Copy each line of the data beneath in which the word "transfer" appears.

══ Data for review

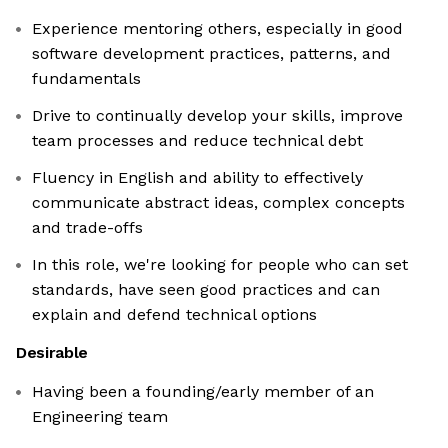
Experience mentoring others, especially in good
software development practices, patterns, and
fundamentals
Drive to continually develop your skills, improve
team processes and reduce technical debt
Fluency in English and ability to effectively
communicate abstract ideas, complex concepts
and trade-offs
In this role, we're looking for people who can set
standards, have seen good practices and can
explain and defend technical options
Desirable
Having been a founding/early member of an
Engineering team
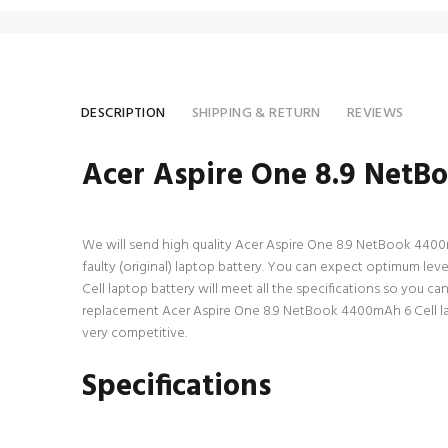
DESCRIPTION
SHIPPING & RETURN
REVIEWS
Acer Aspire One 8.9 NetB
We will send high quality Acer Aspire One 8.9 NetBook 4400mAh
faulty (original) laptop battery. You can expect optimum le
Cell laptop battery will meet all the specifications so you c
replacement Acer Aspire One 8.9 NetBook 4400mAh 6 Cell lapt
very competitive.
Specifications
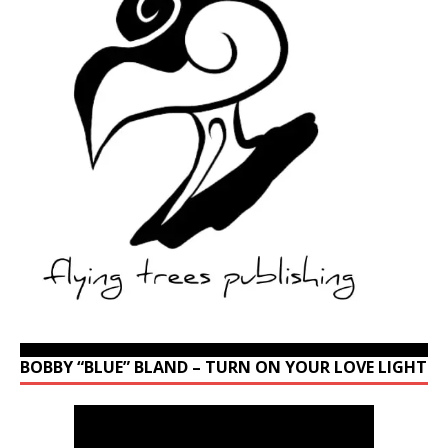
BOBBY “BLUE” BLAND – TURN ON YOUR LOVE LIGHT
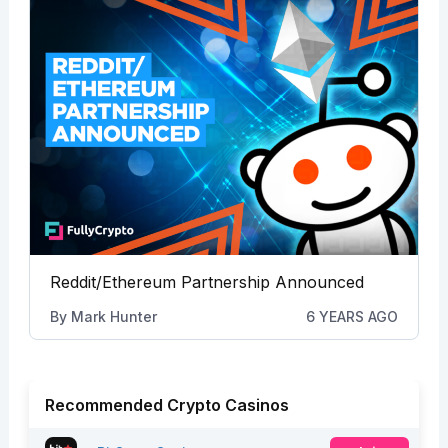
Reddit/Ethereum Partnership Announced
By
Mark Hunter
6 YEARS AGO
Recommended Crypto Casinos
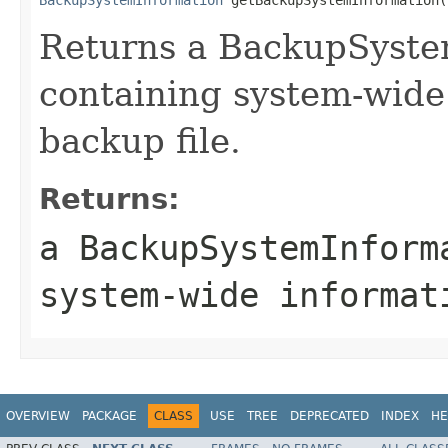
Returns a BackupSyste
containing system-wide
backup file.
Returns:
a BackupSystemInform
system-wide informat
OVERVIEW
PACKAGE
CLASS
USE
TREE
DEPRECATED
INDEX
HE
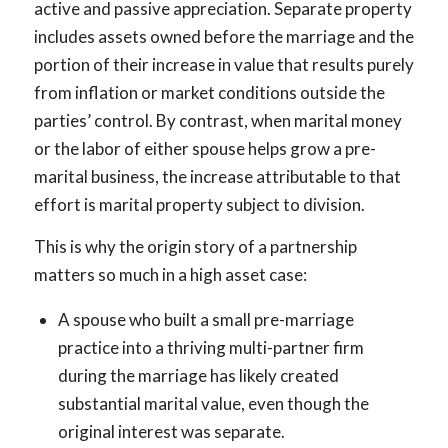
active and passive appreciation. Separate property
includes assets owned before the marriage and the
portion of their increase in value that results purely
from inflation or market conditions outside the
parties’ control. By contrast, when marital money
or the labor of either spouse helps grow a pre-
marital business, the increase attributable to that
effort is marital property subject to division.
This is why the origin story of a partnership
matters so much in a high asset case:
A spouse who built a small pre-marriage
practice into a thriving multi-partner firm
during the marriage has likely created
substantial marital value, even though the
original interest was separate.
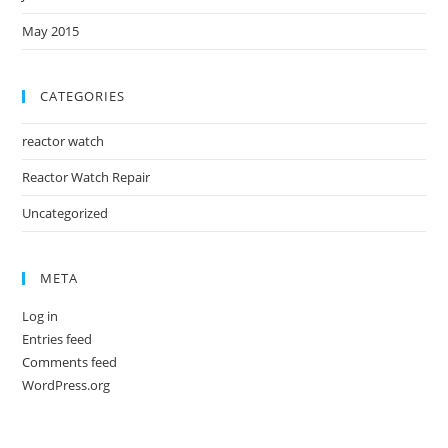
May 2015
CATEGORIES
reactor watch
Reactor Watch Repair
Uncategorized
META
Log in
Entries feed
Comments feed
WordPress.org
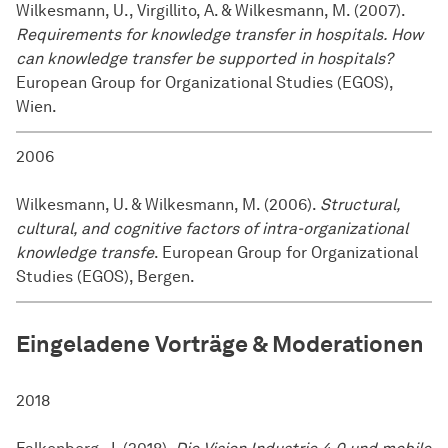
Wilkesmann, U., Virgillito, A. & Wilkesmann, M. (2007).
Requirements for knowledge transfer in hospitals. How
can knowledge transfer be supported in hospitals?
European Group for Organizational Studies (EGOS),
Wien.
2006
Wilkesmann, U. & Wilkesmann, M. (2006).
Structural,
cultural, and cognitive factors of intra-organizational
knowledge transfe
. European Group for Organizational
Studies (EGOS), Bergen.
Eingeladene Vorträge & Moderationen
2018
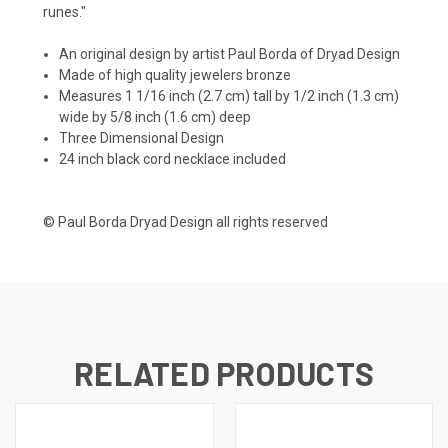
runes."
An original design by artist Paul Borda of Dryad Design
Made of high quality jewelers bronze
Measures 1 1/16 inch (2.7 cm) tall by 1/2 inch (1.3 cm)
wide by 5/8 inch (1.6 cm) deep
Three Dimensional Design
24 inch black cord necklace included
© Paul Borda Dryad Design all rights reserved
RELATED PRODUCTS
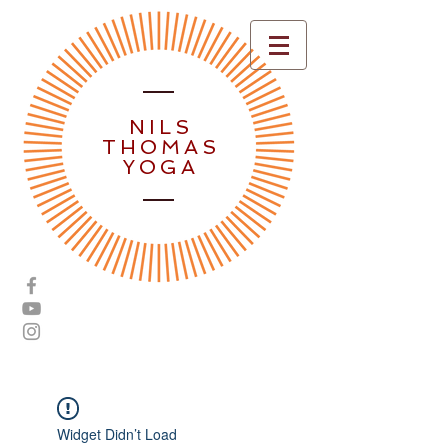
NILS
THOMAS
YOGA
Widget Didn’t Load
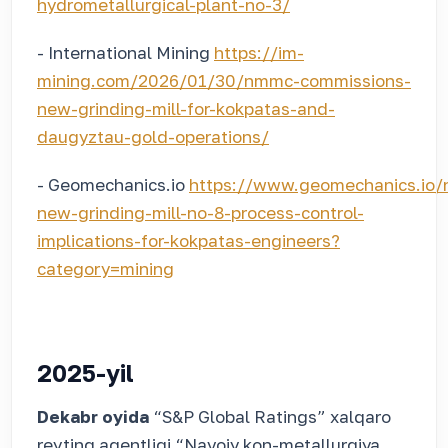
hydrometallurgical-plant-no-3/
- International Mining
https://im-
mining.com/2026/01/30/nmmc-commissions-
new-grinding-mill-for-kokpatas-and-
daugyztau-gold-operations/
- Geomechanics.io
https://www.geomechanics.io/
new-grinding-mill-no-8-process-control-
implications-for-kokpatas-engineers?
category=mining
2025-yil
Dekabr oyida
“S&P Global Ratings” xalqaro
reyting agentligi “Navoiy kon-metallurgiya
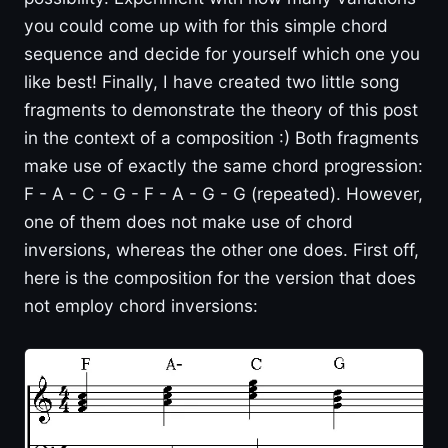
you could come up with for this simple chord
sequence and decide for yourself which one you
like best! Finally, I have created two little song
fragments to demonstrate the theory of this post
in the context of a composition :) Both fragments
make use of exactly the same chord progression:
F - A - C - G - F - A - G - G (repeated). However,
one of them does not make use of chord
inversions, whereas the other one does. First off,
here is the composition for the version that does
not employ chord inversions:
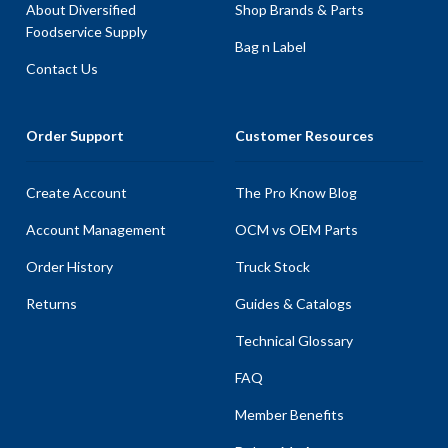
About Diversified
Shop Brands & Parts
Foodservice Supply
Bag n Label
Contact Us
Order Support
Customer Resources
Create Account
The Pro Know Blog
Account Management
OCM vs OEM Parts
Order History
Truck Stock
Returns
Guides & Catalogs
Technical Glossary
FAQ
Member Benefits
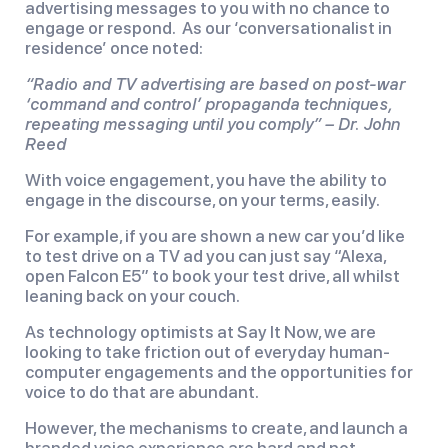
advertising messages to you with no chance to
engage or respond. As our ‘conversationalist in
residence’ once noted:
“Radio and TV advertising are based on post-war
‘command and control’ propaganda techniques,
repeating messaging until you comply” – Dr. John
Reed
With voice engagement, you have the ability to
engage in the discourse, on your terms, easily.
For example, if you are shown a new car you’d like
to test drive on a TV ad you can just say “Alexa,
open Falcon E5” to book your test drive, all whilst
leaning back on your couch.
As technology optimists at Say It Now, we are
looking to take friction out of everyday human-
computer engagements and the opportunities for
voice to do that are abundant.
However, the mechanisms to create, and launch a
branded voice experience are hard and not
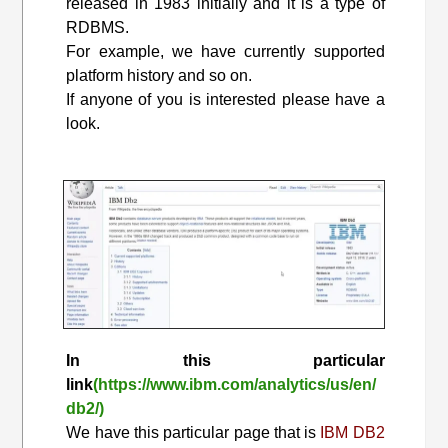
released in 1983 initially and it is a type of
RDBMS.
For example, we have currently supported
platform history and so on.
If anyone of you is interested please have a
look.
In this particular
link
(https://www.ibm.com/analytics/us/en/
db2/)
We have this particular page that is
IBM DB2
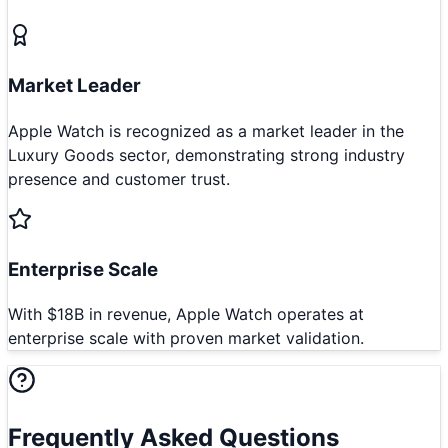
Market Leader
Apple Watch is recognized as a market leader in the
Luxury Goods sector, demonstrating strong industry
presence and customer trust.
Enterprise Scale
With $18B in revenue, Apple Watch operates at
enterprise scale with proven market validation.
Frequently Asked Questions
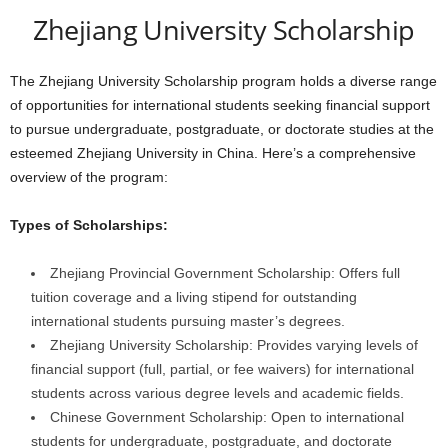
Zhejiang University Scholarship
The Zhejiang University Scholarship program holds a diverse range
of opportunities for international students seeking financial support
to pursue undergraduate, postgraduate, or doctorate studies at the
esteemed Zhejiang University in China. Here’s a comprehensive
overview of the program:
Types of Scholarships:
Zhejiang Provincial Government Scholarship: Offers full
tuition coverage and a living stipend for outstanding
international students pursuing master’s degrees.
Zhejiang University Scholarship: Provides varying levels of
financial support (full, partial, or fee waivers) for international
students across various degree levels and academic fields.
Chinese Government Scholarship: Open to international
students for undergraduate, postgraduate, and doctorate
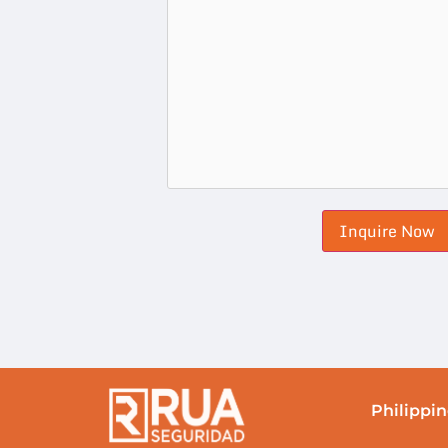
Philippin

════

**Written solution**
Requirements for knowledge transfer in hospitals. How
can knowledge transfer be supported in hospitals?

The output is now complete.